According to the judgment of Kilungu District Magistrate’s Court,

“....There are about 15 paces between these two trees and because there is no sufficient evidence to prove either party boundary, there is no other alternative other than to this portion of 15 paces to both parties giving 7½ paces.”

As for the minister, he concluded;

“This dispute should have ended long time ago when Kilungu court in case No.L.38 of 1972 (copy attached) ruled and marked boundaries, but the respondent in this case has been interfering with the boundary just as the appellant has claimed. This appeal is allowed the boundary earlier marked by Kilungu court to be reinstated...”

From all the foregoing all that the District Surveyor is required to do is to reinstate the boundary as earlier marked by Kilungu District Magistrate’s Court. This is not a difficult order to comply with. In fact there is even a certified true copy of the original settled boundary in the statutory statement of the applicant. That is what the District Surveyor should do.

If indeed it is the case of the interested party that the District Surveyor implemented the decision of the minister and nothing remains to be implemented, one would have expected the surveyor to say so and not the interested party. Again if indeed the order and or decree had nothing to do with land parcel 259 and or the suit premises, why then was it necessary for the surveyor to come on board. What the applicant is saying is that the implementation was contrary to the decision of Kilungu District Magistrate’s Court and was skewed in favour of the interested party. To that extent, it cannot be said that the implementation of the decision was done as required.

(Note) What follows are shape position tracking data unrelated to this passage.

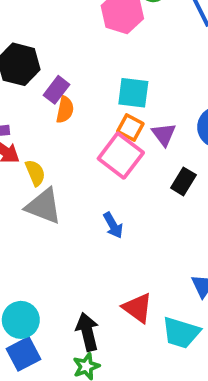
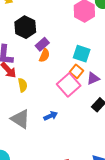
purple triangle: (164, 134) -> (93, 78), turned 32
gray triangle: (44, 206) -> (20, 119), moved
blue arrow: (113, 225) -> (51, 116), moved, turned -96

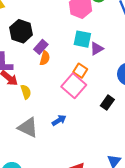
cyan square: (82, 54) -> (82, 39), moved
purple triangle: (93, 78) -> (97, 49), moved

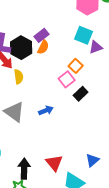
black hexagon: (21, 31) -> (21, 48), moved
pink square: (74, 86) -> (67, 79), size x0.7
black rectangle: (107, 103) -> (81, 94), moved

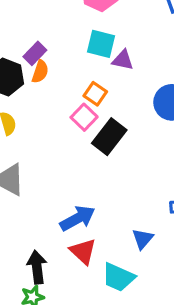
purple triangle: (96, 47) -> (123, 60), turned 40
black rectangle: (81, 94) -> (109, 137), size x1.5
blue arrow: (46, 110) -> (78, 218), moved, size x1.5

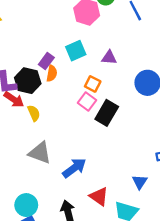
cyan square: (101, 44) -> (76, 51), moved, turned -30
blue arrow: (78, 218) -> (74, 168), moved

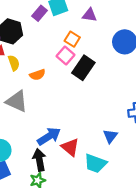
purple rectangle: (46, 61) -> (40, 13), moved
orange semicircle: (52, 73) -> (37, 75), moved, turned 56
blue arrow: (74, 168) -> (49, 136), moved

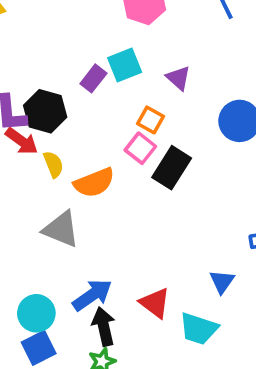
purple triangle: (90, 15) -> (178, 78), turned 35
orange semicircle: (37, 75) -> (94, 183), size x1.5
blue arrow: (49, 136) -> (92, 295), moved

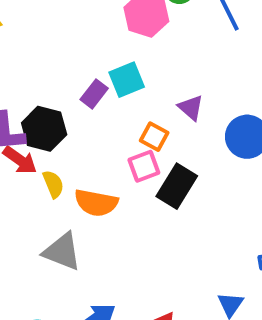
purple triangle: (178, 78) -> (191, 108), moved
pink square: (140, 148) -> (144, 166), turned 32
orange semicircle: (94, 183) -> (96, 203), turned 33

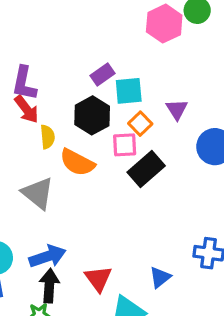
cyan square: (127, 80) -> (129, 91), moved
black hexagon: (44, 129) -> (92, 115), moved

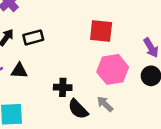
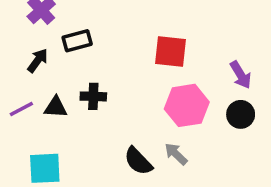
black rectangle: (33, 37) -> (77, 41), moved
black cross: (63, 87) -> (93, 96), moved

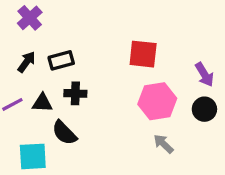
black rectangle: (77, 41) -> (61, 60), moved
gray arrow: (176, 154) -> (164, 144), moved
black semicircle: (138, 161) -> (64, 133), moved

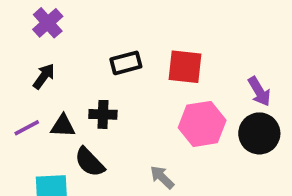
black rectangle: (61, 60) -> (126, 63), moved
black circle: (204, 109) -> (259, 133), size x1.4
gray arrow: (164, 144) -> (162, 177), moved

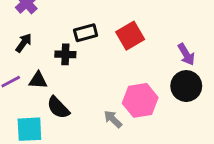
red square: (185, 67) -> (130, 36), turned -36
black cross: (103, 114) -> (65, 54), moved
pink hexagon: (202, 124) -> (140, 100), moved

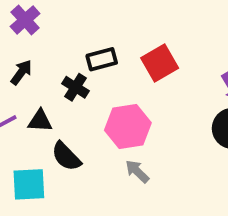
black cross: (65, 54) -> (76, 87), turned 30
pink hexagon: (140, 100) -> (128, 127), moved

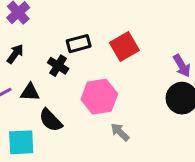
gray arrow: (137, 171) -> (120, 132), moved

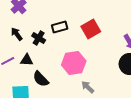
black arrow: (15, 54) -> (17, 34), turned -72
black cross: (58, 66) -> (39, 38), moved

In the premises, I would allow the application and direct the District Survey Makueni to fix the boundary between the two parcels of land in accordance with the decision of Kilungu District Magistrate’s court dated 30th May, 1972. In other words, the boundary should run through the middle of two trees. Guidance may be sought from annexture 2 of the verifying affidavit sworn by the applicant.  The District Surveyor must do so within the next 45 days from the date of the ruling. I make no order as to the costs of these proceedings.

Ruling dated, signed and delivered at Machakos, this 15th day of February, 2012.